Motorcycles of the 20th Century
The Birmingham Small Arms Firm Limited (BSA) was a major British professional combine, a grouping of businesses manufacturing armed forces and sporting firearms; mountain bikes; motorcycles; cars; buses and bodies; steel; iron diffusion; hand, power, and machine tools; coal cleaning and handling plants; sintered mining harvests; and hard chrome process.
In its peak, BSA (who also owned Triumph) was the most significant motorbike producer in the world. Back in the 1952s and early 1960s poor management and failure to develop new products in the motorcycle division contributed to a dramatic decrease of sales to the major USA market.

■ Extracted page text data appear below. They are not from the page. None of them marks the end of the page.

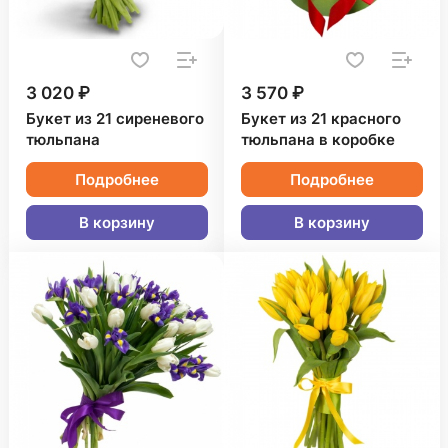
3 020 ₽
3 570 ₽
Букет из 21 сиреневого
Букет из 21 красного
тюльпана
тюльпана в коробке
Подробнее
Подробнее
В корзину
В корзину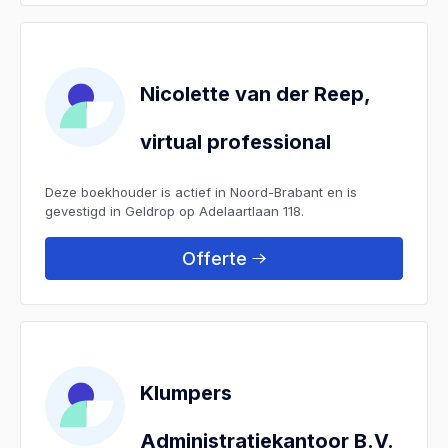
Nicolette van der Reep,
virtual professional
Deze boekhouder is actief in Noord-Brabant en is
gevestigd in Geldrop op Adelaartlaan 118.
Offerte
Klumpers
Administratiekantoor B.V.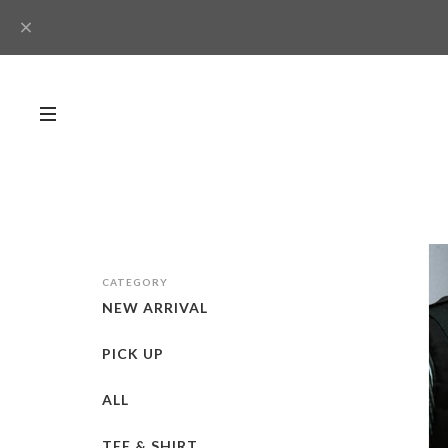
CATEGORY
NEW ARRIVAL
PICK UP
ALL
TEE & SHIRT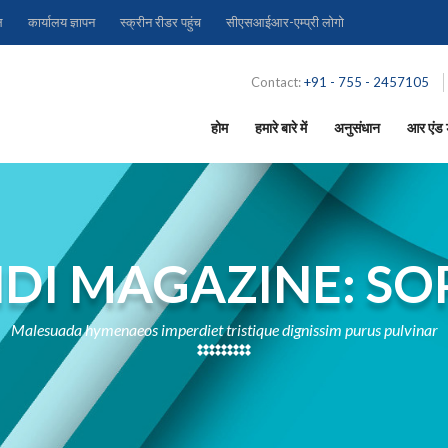
ल
कार्यालय ज्ञापन
स्क्रीन रीडर पहुंच
सीएसआईआर-एम्प्री लोगो
Contact:
+91 - 755 - 2457105
होम
हमारे बारे में
अनुसंधान
आर एंड ड
NDI MAGAZINE: SO
Malesuada hymenaeos imperdiet tristique dignissim purus pulvinar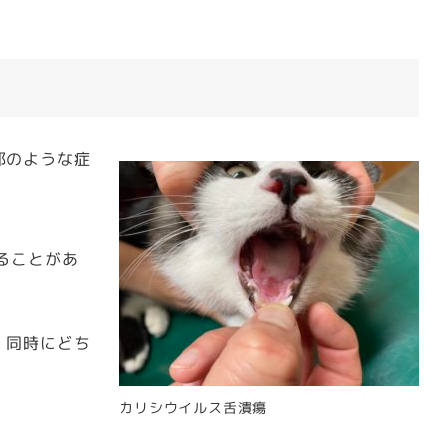
邪のような症
ることがあ
、同時にどち
カリシウイルス舌潰瘍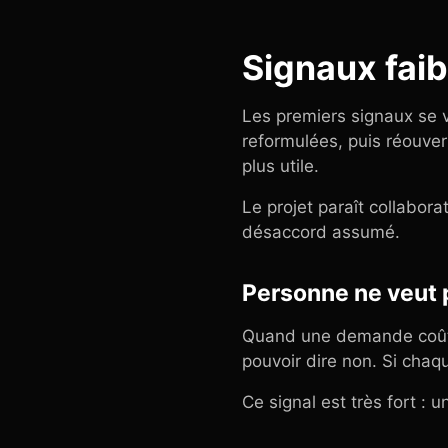
Signaux faib
Les premiers signaux se v
reformulées, puis réouvert
plus utile.
Le projet paraît collabora
désaccord assumé.
Personne ne veut p
Quand une demande coûte t
pouvoir dire non. Si chaqu
Ce signal est très fort : 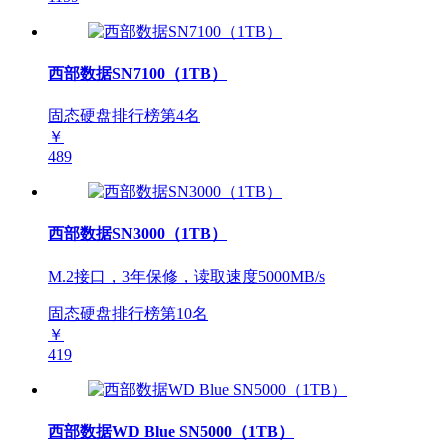
西部数据SN7100（1TB）
固态硬盘排行榜第
4
名
￥
489
西部数据SN3000（1TB）
M.2接口，3年保修，读取速度5000MB/s
固态硬盘排行榜第
10
名
￥
419
西部数据WD Blue SN5000（1TB）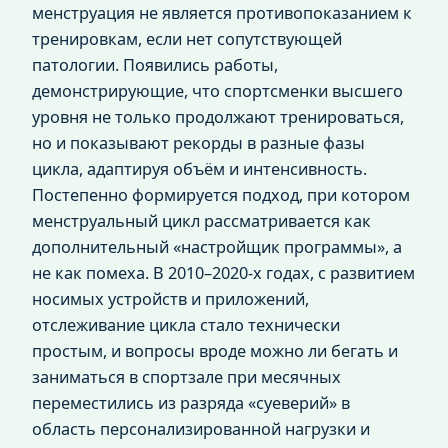
менструация не является противопоказанием к
тренировкам, если нет сопутствующей
патологии. Появились работы,
демонстрирующие, что спортсменки высшего
уровня не только продолжают тренироваться,
но и показывают рекорды в разные фазы
цикла, адаптируя объём и интенсивность.
Постепенно формируется подход, при котором
менструальный цикл рассматривается как
дополнительный «настройщик программы», а
не как помеха. В 2010–2020-х годах, с развитием
носимых устройств и приложений,
отслеживание цикла стало технически
простым, и вопросы вроде можно ли бегать и
заниматься в спортзале при месячных
переместились из разряда «суеверий» в
область персонализированной нагрузки и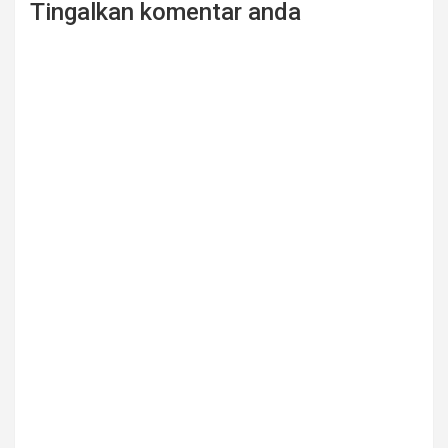
Tingalkan komentar anda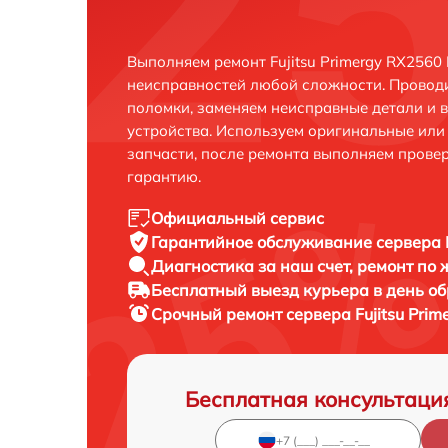
Выполняем ремонт Fujitsu Primergy RX2560
неисправностей любой сложности. Проводи
поломки, заменяем неисправные детали и 
устройства. Используем оригинальные ил
запчасти, после ремонта выполняем прове
гарантию.
Официальный сервис
Гарантийное обслуживание
сервера 
Диагностика за наш счет,
ремонт по
Бесплатный выезд курьера
в день о
Срочный ремонт
сервера Fujitsu Pri
Бесплатная консультаци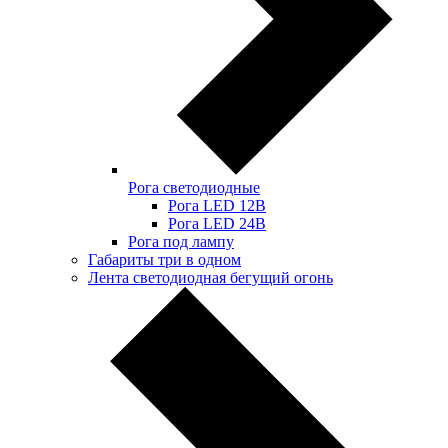
Рога светодиодные
Рога LED 12В
Рога LED 24В
Рога под лампу
Габариты три в одном
Лента светодиодная бегущий огонь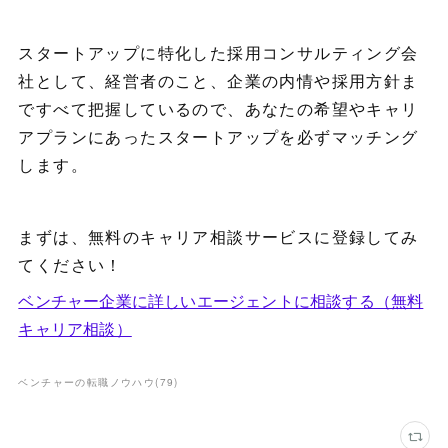
スタートアップに特化した採用コンサルティング会
社として、経営者のこと、企業の内情や採用方針ま
ですべて把握しているので、あなたの希望やキャリ
アプランにあったスタートアップを必ずマッチング
します。
まずは、無料のキャリア相談サービスに登録してみ
てください！
ベンチャー企業に詳しいエージェントに相談する（無料
キャリア相談）
ベンチャーの転職ノウハウ
(
79
)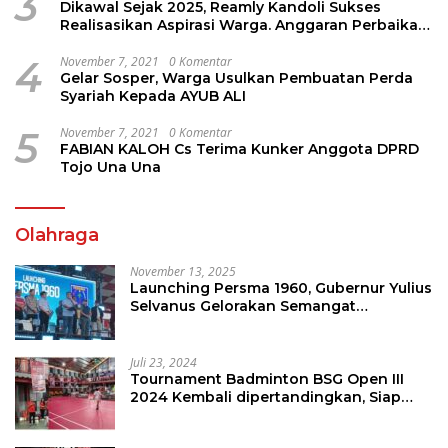
3
Dikawal Sejak 2025, Reamly Kandoli Sukses
Realisasikan Aspirasi Warga. Anggaran Perbaikan
Jalan Dikucur Tahun Depan
4
November 7, 2021
0 Komentar
Gelar Sosper, Warga Usulkan Pembuatan Perda
Syariah Kepada AYUB ALI
5
November 7, 2021
0 Komentar
FABIAN KALOH Cs Terima Kunker Anggota DPRD
Tojo Una Una
Olahraga
November 13, 2025
Launching Persma 1960, Gubernur Yulius
Selvanus Gelorakan Semangat
Sepakbola Di Bumi Nyiur Melambai
Juli 23, 2024
Tournament Badminton BSG Open III
2024 Kembali dipertandingkan, Siap
Orbitkan Potensi Muda Badminton
SulutGo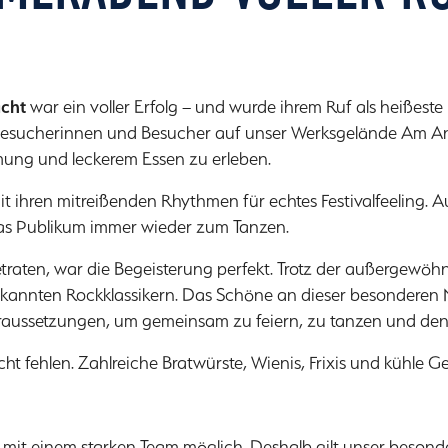
cht
war ein voller Erfolg – und wurde ihrem Ruf als heißeste
Besucherinnen und Besucher auf unser Werksgelände Am A
ung und leckerem Essen zu erleben.
t ihren mitreißenden Rhythmen für echtes Festivalfeeling. 
s Publikum immer wieder zum Tanzen.
raten, war die Begeisterung perfekt. Trotz der außergewöhnl
annten Rockklassikern. Das Schöne an dieser besonderen Nach
aussetzungen, um gemeinsam zu feiern, zu tanzen und den
cht fehlen. Zahlreiche Bratwürste, Wienis, Frixis und kühle 
 mit einem starken Team möglich. Deshalb gilt unser besonde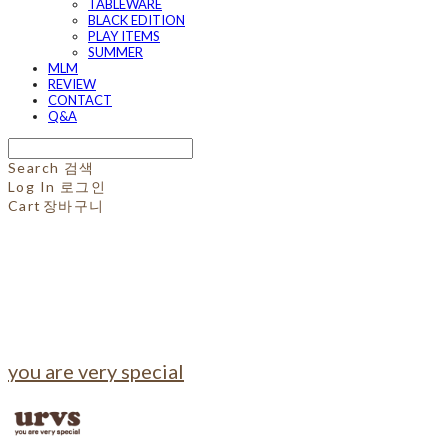
TABLEWARE
BLACK EDITION
PLAY ITEMS
SUMMER
MLM
REVIEW
CONTACT
Q&A
Search
검색
Log In
로그인
Cart
장바구니
you are very special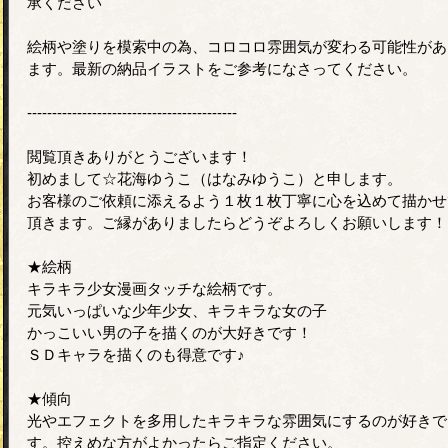
承ください
絵柄や塗りを模索中の為、コロコロ雰囲気が変わる可能性があ
ます。最新の納品イラストをご参考になさってください。
------------------------------------------
閲覧頂きありがとうございます！
初めまして☆花海ゆうこ（はなみゆうこ）と申します。
お客様のご依頼に添えるよう１枚１枚丁寧に心を込めて描かせ
頂きます。ご縁がありましたらどうぞよろしくお願いします！
★絵柄
キラキラ少女漫画タッチな絵柄です。
元気いっぱいな少年少女、キラキラな女の子
かっこいい男の子を描くのが大好きです！
ＳＤキャラを描くのも得意です♪
★傾向
光やエフェクトを多用したキラキラな雰囲気にするのが好きで
す。控えめな方がよかったらご指定ください。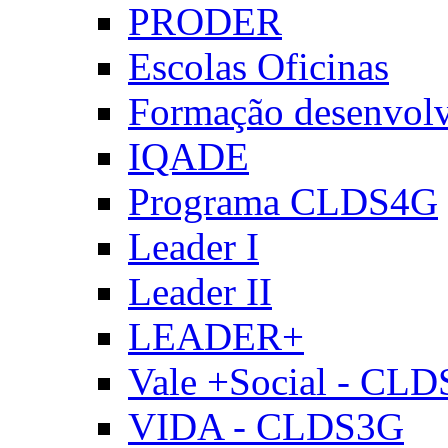
PRODER
Escolas Oficinas
Formação desenvol
IQADE
Programa CLDS4G
Leader I
Leader II
LEADER+
Vale +Social - CL
VIDA - CLDS3G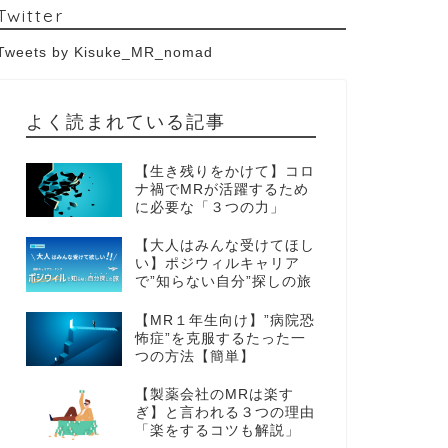
Twitter
Tweets by Kisuke_MR_nomad
よく読まれている記事
【生き残りをかけて】コロ
ナ禍でMRが活躍するため
に必要な「３つの力」
【大人はみんな受けてほし
い】ポジウィルキャリア
で”知らない自分”探しの旅
【MR１年生向け】”病院恐
怖症”を克服するたった一
つの方法【簡単】
【製薬会社のMRは楽す
ぎ】と言われる３つの理由
「楽をするコツも解説」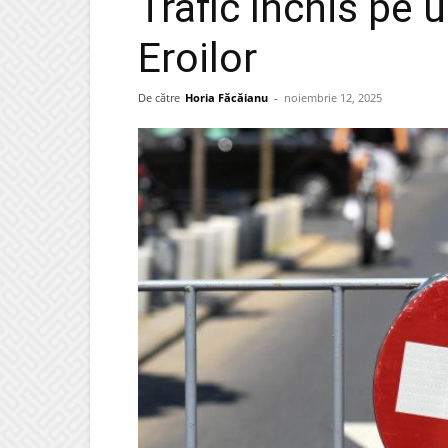
Trafic închis pe 
Eroilor
De către
Horia Făcăianu
-
noiembrie 12, 2025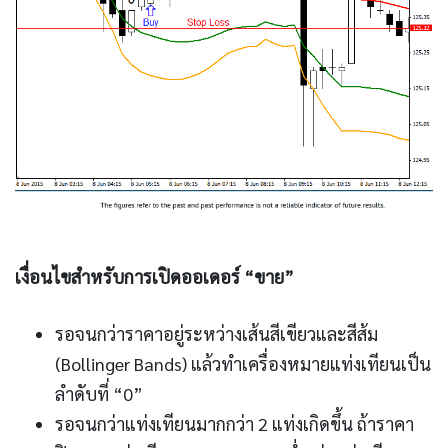
เงื่อนไขสำหรับการเปิดออเดอร์ “ขาย”
รอจนกว่าราคาอยู่ระหว่างเส้นสีเขียวและสีส้ม
(Bollinger Bands) แล้วทำเครื่องหมายแท่งเทียนเป็น
ลำดับที่ “0”
รอจนกว่าแท่งเทียนมากกว่า 2 แท่งเกิดขึ้น ถ้าราคา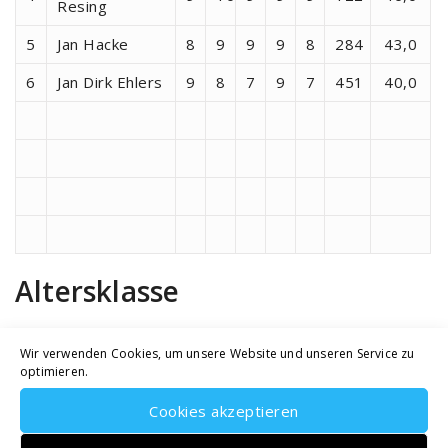
Resing
5
Jan Hacke
8
9
9
9
8
284
43,0
6
Jan Dirk Ehlers
9
8
7
9
7
451
40,0
Altersklasse
Platz
Name
1
2
3
4
5
Teiler
Gesamt
Wir verwenden Cookies, um unsere Website und unseren Service zu
optimieren.
1
Sven Lübbe
10
10
10
10
10
144
50,0
Cookies akzeptieren
Ralf
2
10
10
9
9
10
67
48,0
Schlesselmann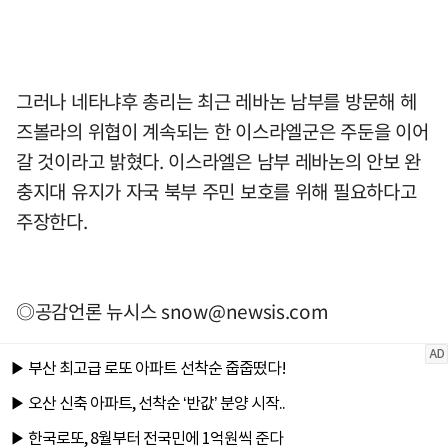
그러나 네타냐후 총리는 최근 레바논 남부를 방문해 헤
즈볼라의 위협이 계속되는 한 이스라엘군은 주둔을 이어
갈 것이라고 밝혔다. 이스라엘은 남부 레바논의 안보 완
충지대 유지가 자국 북부 주민 보호를 위해 필요하다고
주장한다.
◎공감언론 뉴시스
snow@newsis.com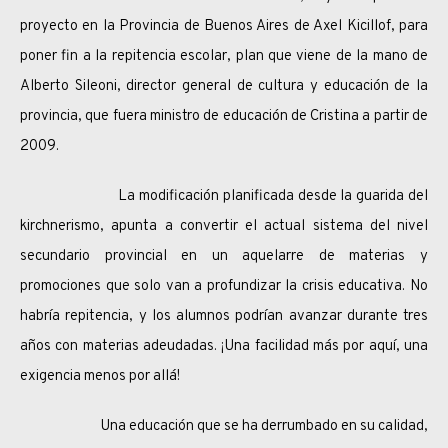
proyecto en la Provincia de Buenos Aires de Axel Kicillof, para
poner fin a la repitencia escolar, plan que viene de la mano de
Alberto Sileoni, director general de cultura y educación de la
provincia, que fuera ministro de educación de Cristina a partir de
2009.
La modificación planificada desde la guarida del
kirchnerismo, apunta a convertir el actual sistema del nivel
secundario provincial en un aquelarre de materias y
promociones que solo van a profundizar la crisis educativa. No
habría repitencia, y los alumnos podrían avanzar durante tres
años con materias adeudadas. ¡Una facilidad más por aquí, una
exigencia menos por allá!
Una educación que se ha derrumbado en su calidad,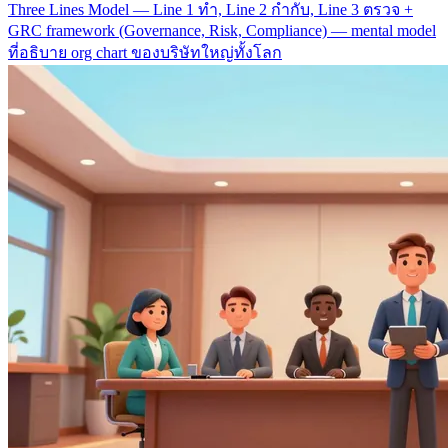
Three Lines Model — Line 1 ทำ, Line 2 กำกับ, Line 3 ตรวจ +
GRC framework (Governance, Risk, Compliance) — mental model
ที่อธิบาย org chart ของบริษัทใหญ่ทั้งโลก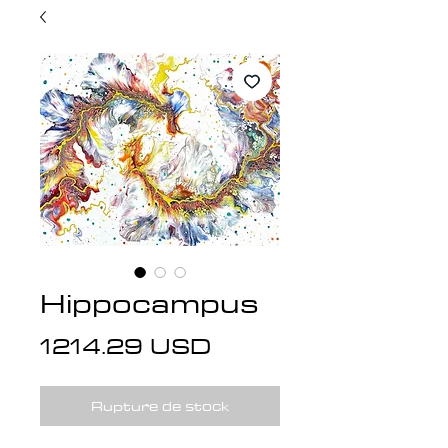
Hippocampus
Prix
1214.29 USD
Rupture de stock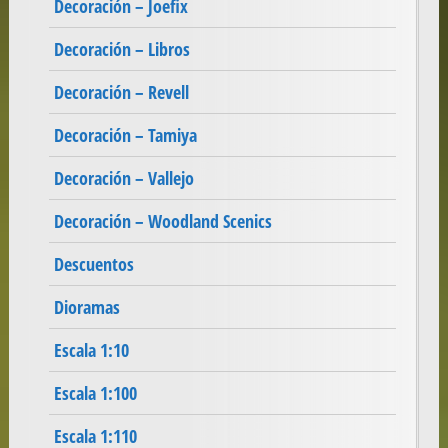
Decoración – Joefix
Decoración – Libros
Decoración – Revell
Decoración – Tamiya
Decoración – Vallejo
Decoración – Woodland Scenics
Descuentos
Dioramas
Escala 1:10
Escala 1:100
Escala 1:110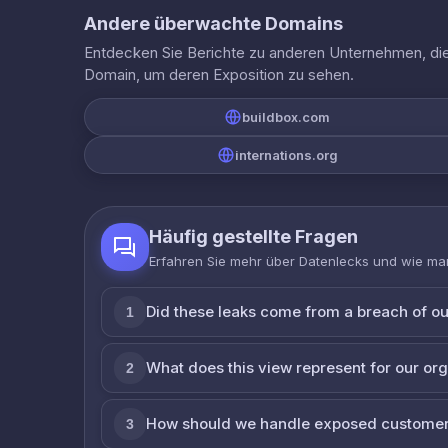
Andere überwachte Domains
Entdecken Sie Berichte zu anderen Unternehmen, die 
Domain, um deren Exposition zu sehen.
buildbox.com
internations.org
Häufig gestellte Fragen
Erfahren Sie mehr über Datenlecks und wie man
Did these leaks come from a breach of o
1
What does this view represent for our or
2
How should we handle exposed customer
3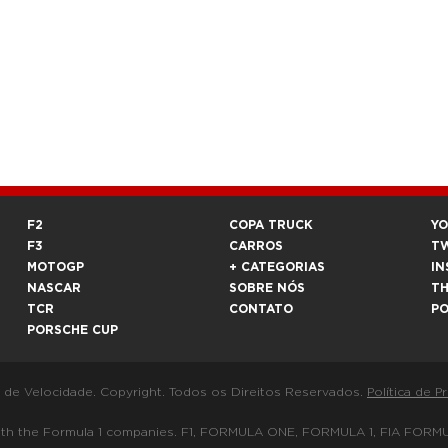
F2
COPA TRUCK
Y
F3
CARROS
T
MOTOGP
+ CATEGORIAS
IN
NASCAR
SOBRE NÓS
T
TCR
CONTATO
P
PORSCHE CUP
a de Velocidade. Copyright. Todos os Direitos Reservados.
Política de P
 way with the Formula 1 companies. F1, FORMULA ONE, FORMULA 1, FIA 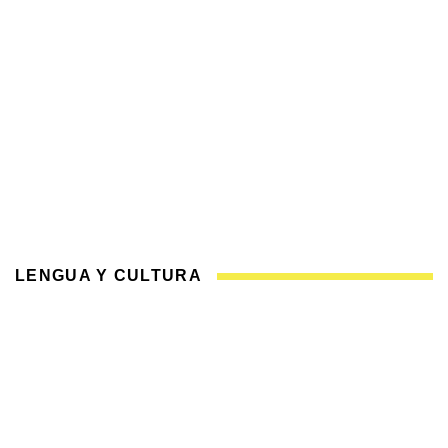
LENGUA Y CULTURA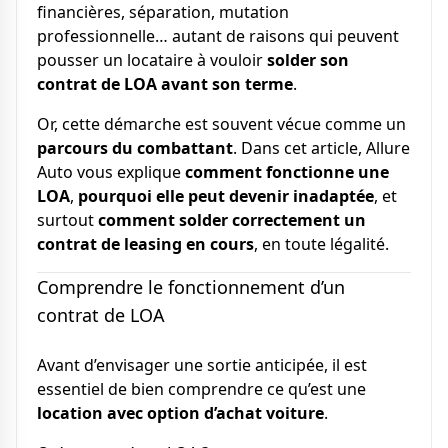
financières, séparation, mutation
professionnelle… autant de raisons qui peuvent
pousser un locataire à vouloir
solder son
contrat de LOA avant son terme
.
Or, cette démarche est souvent vécue comme un
parcours du combattant
. Dans cet article, Allure
Auto vous explique
comment fonctionne une
LOA
,
pourquoi elle peut devenir inadaptée
, et
surtout
comment solder correctement un
contrat de leasing en cours
, en toute légalité.
Comprendre le fonctionnement d’un
contrat de LOA
Avant d’envisager une sortie anticipée, il est
essentiel de bien comprendre ce qu’est une
location avec option d’achat voiture
.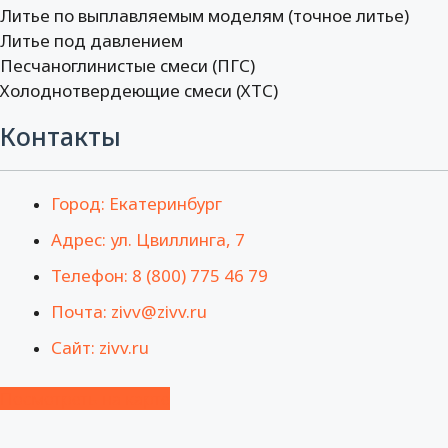
Литье по выплавляемым моделям (точное литье)
Литье под давлением
Песчаноглинистые смеси (ПГС)
Холоднотвердеющие смеси (ХТС)
Контакты
Город: Екатеринбург
Адрес: ул. Цвиллинга, 7
Телефон: 8 (800) 775 46 79
Почта: zivv@zivv.ru
Сайт: zivv.ru
Посмотреть на карте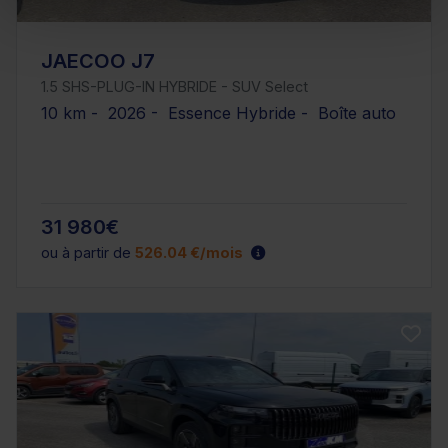
JAECOO J7
1.5 SHS-PLUG-IN HYBRIDE - SUV Select
10 km - 2026 - Essence Hybride - Boîte auto
31 980€
ou à partir de
526.04 €/mois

The management had failed to appreciate the value of the resurgent Japanese motorcycle industry, leading to problems for the complete BSA group.
A government-organised rescue procedure in 1973 led to the takeover of remaining functions in what is now Manganese Fermeté Holdings, then owners of Norton-Villiers, and over the following decade further closures and dispersals. The initial company, The Birmingham Small Hands Company Limited, remains a subsidiary of Manganese Fermeté but its name was changed in 1987.
Manganese Bronze continues to operate former BSA subsidiary Carbodies, now known as LTI Limited, manufacturers of London, uk Taxicabs and formerly the most significant wholly British-owned car manufacturer. (Manganese Bronze is now owned by the Chinese company Geely).